*Record extracts*:
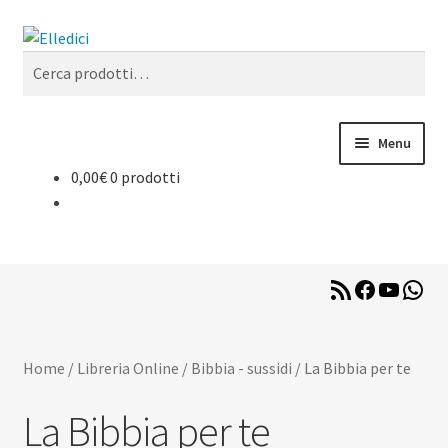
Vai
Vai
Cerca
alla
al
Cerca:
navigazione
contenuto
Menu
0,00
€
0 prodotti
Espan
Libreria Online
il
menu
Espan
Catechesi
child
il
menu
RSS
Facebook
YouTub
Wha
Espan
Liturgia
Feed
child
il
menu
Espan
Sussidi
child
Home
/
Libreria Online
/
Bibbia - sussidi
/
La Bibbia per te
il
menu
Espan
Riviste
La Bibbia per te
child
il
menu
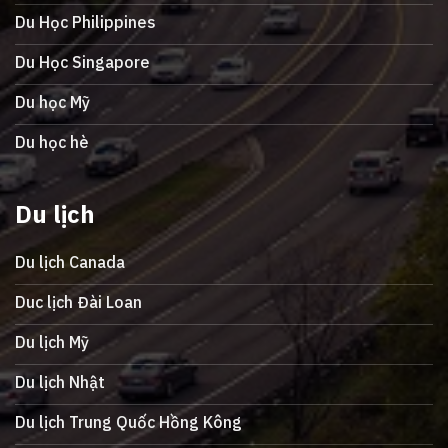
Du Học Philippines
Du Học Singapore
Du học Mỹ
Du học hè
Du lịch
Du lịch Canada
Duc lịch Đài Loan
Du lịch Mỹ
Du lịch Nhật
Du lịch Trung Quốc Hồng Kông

--

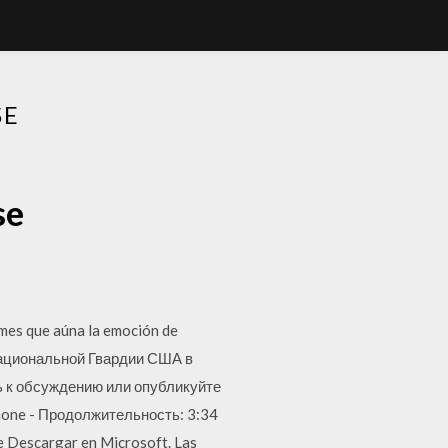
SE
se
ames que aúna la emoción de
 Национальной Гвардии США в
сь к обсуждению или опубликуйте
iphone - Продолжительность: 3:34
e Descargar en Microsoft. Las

*Problem statement*:
Leave the pictures out, and transcribe exactly the lines above starting at the one that contains "navigazione" and ending at the one that contains "Du lịch Trung Quốc Hồng Kông".

*Written response*:
navigazione
contenuto
Menu
0,00
€
0 prodotti
Espan
Libreria Online
il
menu
Espan
Catechesi
child
il
menu
RSS
Facebook
YouTub
Wha
Espan
Liturgia
Feed
child
il
menu
Espan
Sussidi
child
Home
/
Libreria Online
/
Bibbia - sussidi
/
La Bibbia per te
il
menu
Espan
Riviste
La Bibbia per te
child
il
menu
Du Học Philippines
Du Học Singapore
Du học Mỹ
Du học hè
Du lịch
Du lịch Canada
Duc lịch Đài Loan
Du lịch Mỹ
Du lịch Nhật
Du lịch Trung Quốc Hồng Kông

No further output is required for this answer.